▶ [What needs to be done]: A faithful transcription of all the data is required.

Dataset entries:

__________________________________________________

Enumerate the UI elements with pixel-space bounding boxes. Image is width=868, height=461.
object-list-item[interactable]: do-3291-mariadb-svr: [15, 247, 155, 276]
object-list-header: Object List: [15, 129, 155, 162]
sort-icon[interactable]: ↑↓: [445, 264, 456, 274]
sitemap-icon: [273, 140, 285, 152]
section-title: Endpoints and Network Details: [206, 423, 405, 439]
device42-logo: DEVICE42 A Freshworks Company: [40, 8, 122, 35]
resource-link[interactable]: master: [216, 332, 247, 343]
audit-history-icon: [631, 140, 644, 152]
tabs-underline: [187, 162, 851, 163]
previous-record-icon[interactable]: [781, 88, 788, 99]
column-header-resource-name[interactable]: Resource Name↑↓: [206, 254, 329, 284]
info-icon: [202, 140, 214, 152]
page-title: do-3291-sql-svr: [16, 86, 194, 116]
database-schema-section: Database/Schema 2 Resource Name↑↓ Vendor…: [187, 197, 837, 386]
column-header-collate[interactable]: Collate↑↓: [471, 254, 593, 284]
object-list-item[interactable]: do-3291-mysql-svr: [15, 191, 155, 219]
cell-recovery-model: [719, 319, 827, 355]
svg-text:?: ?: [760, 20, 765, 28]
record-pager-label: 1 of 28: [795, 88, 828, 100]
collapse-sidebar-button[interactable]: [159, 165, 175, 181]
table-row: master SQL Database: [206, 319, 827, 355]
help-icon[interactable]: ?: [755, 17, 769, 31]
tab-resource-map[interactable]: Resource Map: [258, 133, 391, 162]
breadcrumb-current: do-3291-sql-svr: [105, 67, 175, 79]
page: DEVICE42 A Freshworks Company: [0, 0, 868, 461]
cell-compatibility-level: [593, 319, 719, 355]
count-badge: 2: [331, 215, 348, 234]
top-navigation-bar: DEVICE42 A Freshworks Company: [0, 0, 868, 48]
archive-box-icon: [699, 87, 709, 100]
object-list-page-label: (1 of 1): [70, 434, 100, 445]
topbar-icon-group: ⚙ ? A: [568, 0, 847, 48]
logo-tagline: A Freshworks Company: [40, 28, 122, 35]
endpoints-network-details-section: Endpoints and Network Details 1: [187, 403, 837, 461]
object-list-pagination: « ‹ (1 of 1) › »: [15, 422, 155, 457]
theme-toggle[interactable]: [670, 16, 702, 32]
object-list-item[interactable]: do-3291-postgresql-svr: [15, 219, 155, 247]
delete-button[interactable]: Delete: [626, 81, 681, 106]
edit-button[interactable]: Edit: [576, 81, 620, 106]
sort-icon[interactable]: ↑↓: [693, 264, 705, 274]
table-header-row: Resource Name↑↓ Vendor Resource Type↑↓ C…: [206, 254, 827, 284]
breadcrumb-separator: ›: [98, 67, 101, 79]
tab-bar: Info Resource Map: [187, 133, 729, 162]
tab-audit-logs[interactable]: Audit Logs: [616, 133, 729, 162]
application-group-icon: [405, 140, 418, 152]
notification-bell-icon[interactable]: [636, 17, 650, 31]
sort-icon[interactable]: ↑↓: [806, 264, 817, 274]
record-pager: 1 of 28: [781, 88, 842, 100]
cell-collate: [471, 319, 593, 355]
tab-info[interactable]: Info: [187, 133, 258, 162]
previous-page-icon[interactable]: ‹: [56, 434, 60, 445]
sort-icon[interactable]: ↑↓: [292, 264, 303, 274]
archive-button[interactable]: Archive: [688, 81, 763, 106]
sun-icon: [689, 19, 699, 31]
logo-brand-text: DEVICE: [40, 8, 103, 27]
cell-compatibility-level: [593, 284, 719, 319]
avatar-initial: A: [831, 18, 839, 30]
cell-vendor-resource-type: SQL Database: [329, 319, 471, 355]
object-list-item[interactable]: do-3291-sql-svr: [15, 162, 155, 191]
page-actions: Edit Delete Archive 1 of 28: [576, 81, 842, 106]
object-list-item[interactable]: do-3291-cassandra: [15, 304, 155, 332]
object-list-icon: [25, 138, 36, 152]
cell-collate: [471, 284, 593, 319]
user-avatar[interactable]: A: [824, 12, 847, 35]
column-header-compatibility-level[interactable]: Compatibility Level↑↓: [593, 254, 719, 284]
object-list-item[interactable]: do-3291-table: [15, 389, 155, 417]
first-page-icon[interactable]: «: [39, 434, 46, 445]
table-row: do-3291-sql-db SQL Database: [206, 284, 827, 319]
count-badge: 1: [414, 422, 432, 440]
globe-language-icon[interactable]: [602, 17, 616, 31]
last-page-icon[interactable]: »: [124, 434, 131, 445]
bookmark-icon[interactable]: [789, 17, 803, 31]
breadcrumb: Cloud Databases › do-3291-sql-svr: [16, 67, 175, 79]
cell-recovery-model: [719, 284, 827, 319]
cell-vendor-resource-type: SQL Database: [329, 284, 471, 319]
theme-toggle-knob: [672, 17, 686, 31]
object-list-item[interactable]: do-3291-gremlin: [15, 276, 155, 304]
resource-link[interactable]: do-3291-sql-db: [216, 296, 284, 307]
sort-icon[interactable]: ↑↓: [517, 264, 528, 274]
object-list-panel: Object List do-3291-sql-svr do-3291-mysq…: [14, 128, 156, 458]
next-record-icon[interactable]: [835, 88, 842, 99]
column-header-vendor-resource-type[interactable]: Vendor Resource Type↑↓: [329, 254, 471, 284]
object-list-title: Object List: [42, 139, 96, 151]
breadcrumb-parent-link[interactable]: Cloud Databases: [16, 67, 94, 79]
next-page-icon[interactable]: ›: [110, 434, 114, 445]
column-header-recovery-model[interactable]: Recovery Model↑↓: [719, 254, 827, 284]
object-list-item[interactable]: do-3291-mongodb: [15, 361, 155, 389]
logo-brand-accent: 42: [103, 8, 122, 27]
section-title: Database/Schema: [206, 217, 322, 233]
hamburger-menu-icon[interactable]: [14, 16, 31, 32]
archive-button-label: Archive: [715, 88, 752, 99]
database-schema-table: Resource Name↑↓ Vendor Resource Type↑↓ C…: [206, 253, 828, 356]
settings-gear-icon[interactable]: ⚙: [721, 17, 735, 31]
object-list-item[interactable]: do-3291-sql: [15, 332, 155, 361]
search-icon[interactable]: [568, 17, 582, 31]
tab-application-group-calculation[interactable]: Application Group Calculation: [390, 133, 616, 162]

__________________________________________________

▶ [The answer]:
Enumerate the UI elements with pixel-space bounding boxes. Image is width=868, height=461.
object-list-item[interactable]: do-3291-mariadb-svr: [15, 247, 155, 276]
object-list-header: Object List: [15, 129, 155, 162]
sort-icon[interactable]: ↑↓: [445, 264, 456, 274]
sitemap-icon: [273, 140, 285, 152]
section-title: Endpoints and Network Details: [206, 423, 405, 439]
device42-logo: DEVICE42 A Freshworks Company: [40, 8, 122, 35]
resource-link[interactable]: master: [216, 332, 247, 343]
audit-history-icon: [631, 140, 644, 152]
tabs-underline: [187, 162, 851, 163]
previous-record-icon[interactable]: [781, 88, 788, 99]
column-header-resource-name[interactable]: Resource Name↑↓: [206, 254, 329, 284]
info-icon: [202, 140, 214, 152]
page-title: do-3291-sql-svr: [16, 86, 194, 116]
database-schema-section: Database/Schema 2 Resource Name↑↓ Vendor…: [187, 197, 837, 386]
column-header-collate[interactable]: Collate↑↓: [471, 254, 593, 284]
object-list-item[interactable]: do-3291-mysql-svr: [15, 191, 155, 219]
cell-recovery-model: [719, 319, 827, 355]
svg-text:?: ?: [760, 20, 765, 28]
record-pager-label: 1 of 28: [795, 88, 828, 100]
collapse-sidebar-button[interactable]: [159, 165, 175, 181]
table-row: master SQL Database: [206, 319, 827, 355]
help-icon[interactable]: ?: [755, 17, 769, 31]
tab-resource-map[interactable]: Resource Map: [258, 133, 391, 162]
breadcrumb-current: do-3291-sql-svr: [105, 67, 175, 79]
page: DEVICE42 A Freshworks Company: [0, 0, 868, 461]
cell-compatibility-level: [593, 319, 719, 355]
count-badge: 2: [331, 215, 348, 234]
top-navigation-bar: DEVICE42 A Freshworks Company: [0, 0, 868, 48]
archive-box-icon: [699, 87, 709, 100]
object-list-page-label: (1 of 1): [70, 434, 100, 445]
topbar-icon-group: ⚙ ? A: [568, 0, 847, 48]
logo-tagline: A Freshworks Company: [40, 28, 122, 35]
endpoints-network-details-section: Endpoints and Network Details 1: [187, 403, 837, 461]
object-list-pagination: « ‹ (1 of 1) › »: [15, 422, 155, 457]
theme-toggle[interactable]: [670, 16, 702, 32]
object-list-item[interactable]: do-3291-postgresql-svr: [15, 219, 155, 247]
delete-button[interactable]: Delete: [626, 81, 681, 106]
edit-button[interactable]: Edit: [576, 81, 620, 106]
sort-icon[interactable]: ↑↓: [693, 264, 705, 274]
table-header-row: Resource Name↑↓ Vendor Resource Type↑↓ C…: [206, 254, 827, 284]
breadcrumb-separator: ›: [98, 67, 101, 79]
tab-bar: Info Resource Map: [187, 133, 729, 162]
tab-audit-logs[interactable]: Audit Logs: [616, 133, 729, 162]
application-group-icon: [405, 140, 418, 152]
notification-bell-icon[interactable]: [636, 17, 650, 31]
sort-icon[interactable]: ↑↓: [806, 264, 817, 274]
record-pager: 1 of 28: [781, 88, 842, 100]
cell-collate: [471, 319, 593, 355]
tab-info[interactable]: Info: [187, 133, 258, 162]
previous-page-icon[interactable]: ‹: [56, 434, 60, 445]
sort-icon[interactable]: ↑↓: [292, 264, 303, 274]
archive-button[interactable]: Archive: [688, 81, 763, 106]
sun-icon: [689, 19, 699, 31]
logo-brand-text: DEVICE: [40, 8, 103, 27]
cell-compatibility-level: [593, 284, 719, 319]
avatar-initial: A: [831, 18, 839, 30]
cell-vendor-resource-type: SQL Database: [329, 319, 471, 355]
object-list-item[interactable]: do-3291-sql-svr: [15, 162, 155, 191]
page-actions: Edit Delete Archive 1 of 28: [576, 81, 842, 106]
object-list-item[interactable]: do-3291-cassandra: [15, 304, 155, 332]
object-list-icon: [25, 138, 36, 152]
cell-collate: [471, 284, 593, 319]
user-avatar[interactable]: A: [824, 12, 847, 35]
column-header-compatibility-level[interactable]: Compatibility Level↑↓: [593, 254, 719, 284]
object-list-item[interactable]: do-3291-table: [15, 389, 155, 417]
first-page-icon[interactable]: «: [39, 434, 46, 445]
table-row: do-3291-sql-db SQL Database: [206, 284, 827, 319]
count-badge: 1: [414, 422, 432, 440]
globe-language-icon[interactable]: [602, 17, 616, 31]
last-page-icon[interactable]: »: [124, 434, 131, 445]
bookmark-icon[interactable]: [789, 17, 803, 31]
breadcrumb: Cloud Databases › do-3291-sql-svr: [16, 67, 175, 79]
cell-recovery-model: [719, 284, 827, 319]
cell-vendor-resource-type: SQL Database: [329, 284, 471, 319]
theme-toggle-knob: [672, 17, 686, 31]
object-list-item[interactable]: do-3291-gremlin: [15, 276, 155, 304]
resource-link[interactable]: do-3291-sql-db: [216, 296, 284, 307]
sort-icon[interactable]: ↑↓: [517, 264, 528, 274]
object-list-panel: Object List do-3291-sql-svr do-3291-mysq…: [14, 128, 156, 458]
next-record-icon[interactable]: [835, 88, 842, 99]
column-header-vendor-resource-type[interactable]: Vendor Resource Type↑↓: [329, 254, 471, 284]
object-list-title: Object List: [42, 139, 96, 151]
breadcrumb-parent-link[interactable]: Cloud Databases: [16, 67, 94, 79]
next-page-icon[interactable]: ›: [110, 434, 114, 445]
column-header-recovery-model[interactable]: Recovery Model↑↓: [719, 254, 827, 284]
object-list-item[interactable]: do-3291-mongodb: [15, 361, 155, 389]
logo-brand-accent: 42: [103, 8, 122, 27]
section-title: Database/Schema: [206, 217, 322, 233]
hamburger-menu-icon[interactable]: [14, 16, 31, 32]
archive-button-label: Archive: [715, 88, 752, 99]
database-schema-table: Resource Name↑↓ Vendor Resource Type↑↓ C…: [206, 253, 828, 356]
settings-gear-icon[interactable]: ⚙: [721, 17, 735, 31]
object-list-item[interactable]: do-3291-sql: [15, 332, 155, 361]
search-icon[interactable]: [568, 17, 582, 31]
tab-application-group-calculation[interactable]: Application Group Calculation: [390, 133, 616, 162]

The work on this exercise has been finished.